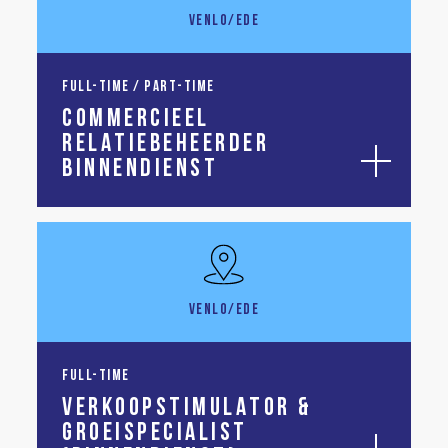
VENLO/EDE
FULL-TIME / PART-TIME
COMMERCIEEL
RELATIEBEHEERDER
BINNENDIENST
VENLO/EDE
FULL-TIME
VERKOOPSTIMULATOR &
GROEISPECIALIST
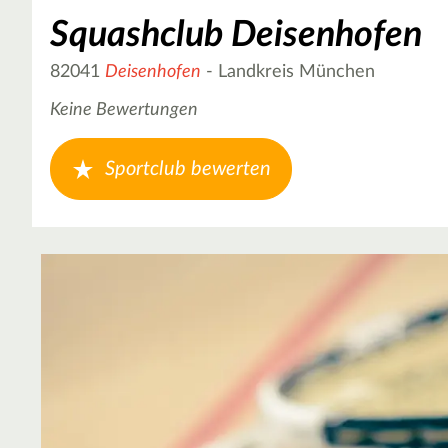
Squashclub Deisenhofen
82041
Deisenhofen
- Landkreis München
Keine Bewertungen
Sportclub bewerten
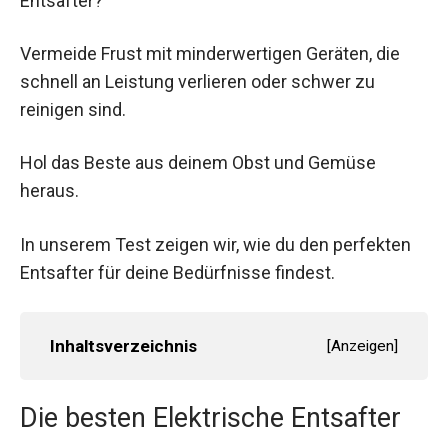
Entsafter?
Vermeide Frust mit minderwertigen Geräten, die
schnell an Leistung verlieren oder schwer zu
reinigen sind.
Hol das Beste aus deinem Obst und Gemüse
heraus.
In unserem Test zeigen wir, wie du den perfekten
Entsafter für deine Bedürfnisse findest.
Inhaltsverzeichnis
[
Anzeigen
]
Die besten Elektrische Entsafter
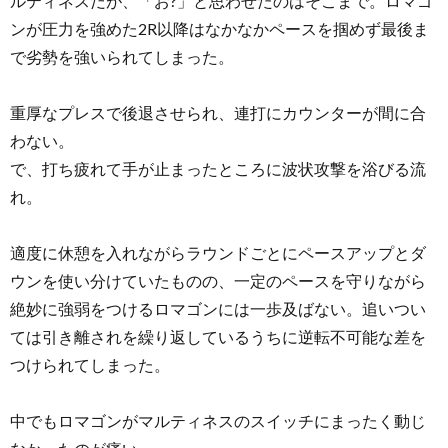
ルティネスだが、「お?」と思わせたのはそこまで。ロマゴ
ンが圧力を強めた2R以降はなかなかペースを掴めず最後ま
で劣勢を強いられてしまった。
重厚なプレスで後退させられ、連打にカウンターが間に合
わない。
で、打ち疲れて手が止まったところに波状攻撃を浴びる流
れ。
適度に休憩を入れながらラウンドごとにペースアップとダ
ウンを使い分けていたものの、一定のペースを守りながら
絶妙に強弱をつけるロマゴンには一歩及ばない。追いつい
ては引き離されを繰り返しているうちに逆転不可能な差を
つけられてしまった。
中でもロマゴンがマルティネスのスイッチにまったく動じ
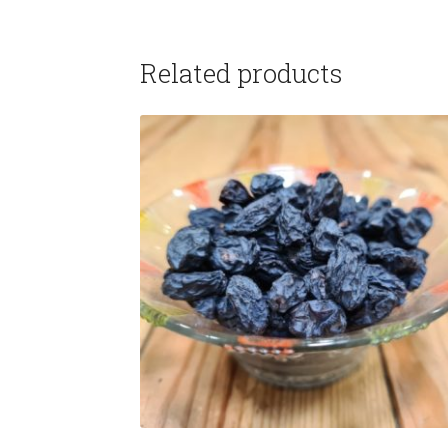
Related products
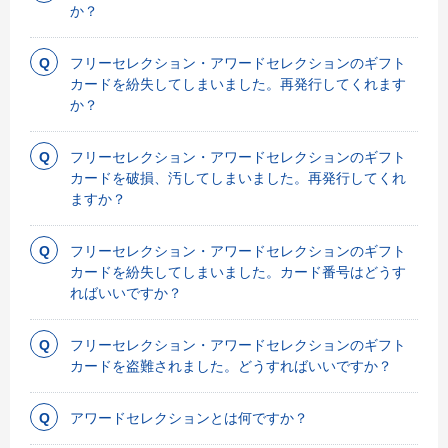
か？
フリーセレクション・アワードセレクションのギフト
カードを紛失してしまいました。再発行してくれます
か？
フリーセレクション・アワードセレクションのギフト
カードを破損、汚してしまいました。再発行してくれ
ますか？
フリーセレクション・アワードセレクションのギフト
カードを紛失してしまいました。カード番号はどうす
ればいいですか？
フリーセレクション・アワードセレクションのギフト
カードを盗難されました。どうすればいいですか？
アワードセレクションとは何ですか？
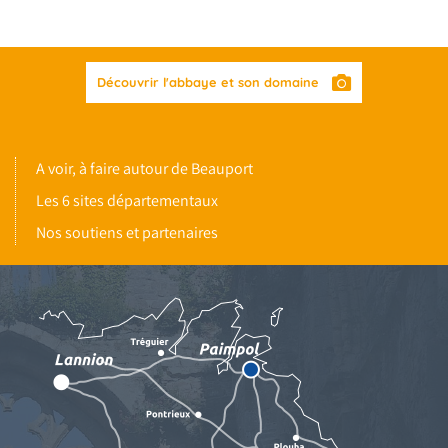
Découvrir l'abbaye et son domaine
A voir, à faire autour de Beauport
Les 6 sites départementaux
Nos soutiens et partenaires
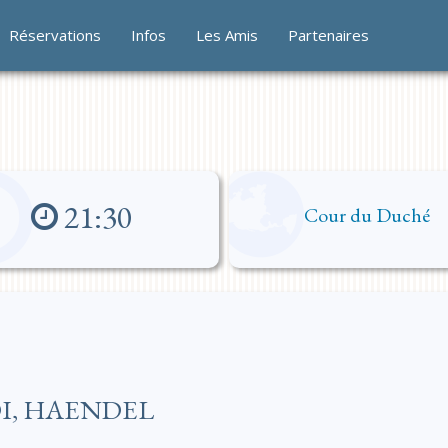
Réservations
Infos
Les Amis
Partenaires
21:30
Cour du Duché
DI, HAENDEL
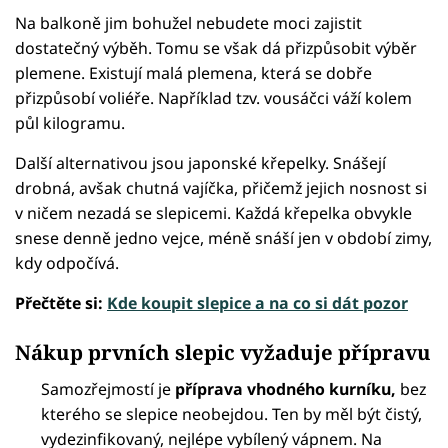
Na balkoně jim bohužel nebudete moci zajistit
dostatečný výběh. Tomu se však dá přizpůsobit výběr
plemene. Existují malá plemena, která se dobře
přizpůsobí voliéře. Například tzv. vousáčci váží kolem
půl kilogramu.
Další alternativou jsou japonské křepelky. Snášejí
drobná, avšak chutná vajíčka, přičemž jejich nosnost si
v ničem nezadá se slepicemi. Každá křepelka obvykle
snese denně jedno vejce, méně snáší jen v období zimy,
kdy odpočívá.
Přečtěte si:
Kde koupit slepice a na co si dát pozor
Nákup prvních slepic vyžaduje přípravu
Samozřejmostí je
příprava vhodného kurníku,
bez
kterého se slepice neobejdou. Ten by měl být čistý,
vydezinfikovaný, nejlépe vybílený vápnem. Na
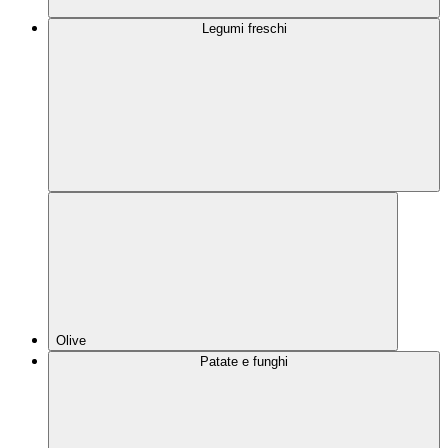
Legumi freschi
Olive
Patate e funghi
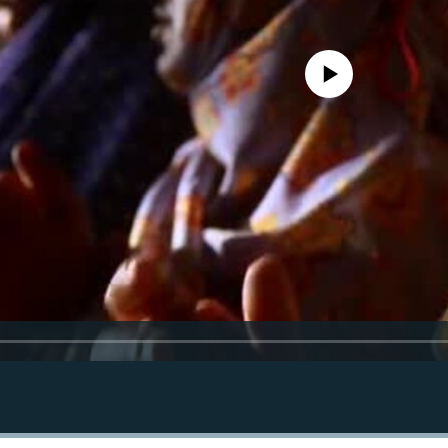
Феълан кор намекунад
====
■ **YOUR OBJECTIVE**: Once you find the string "Deisenhofen" in a line of the records, copy that line.

■ **ANSWER SECTION**:
Squashclub Deisenhofen
Deisenhofen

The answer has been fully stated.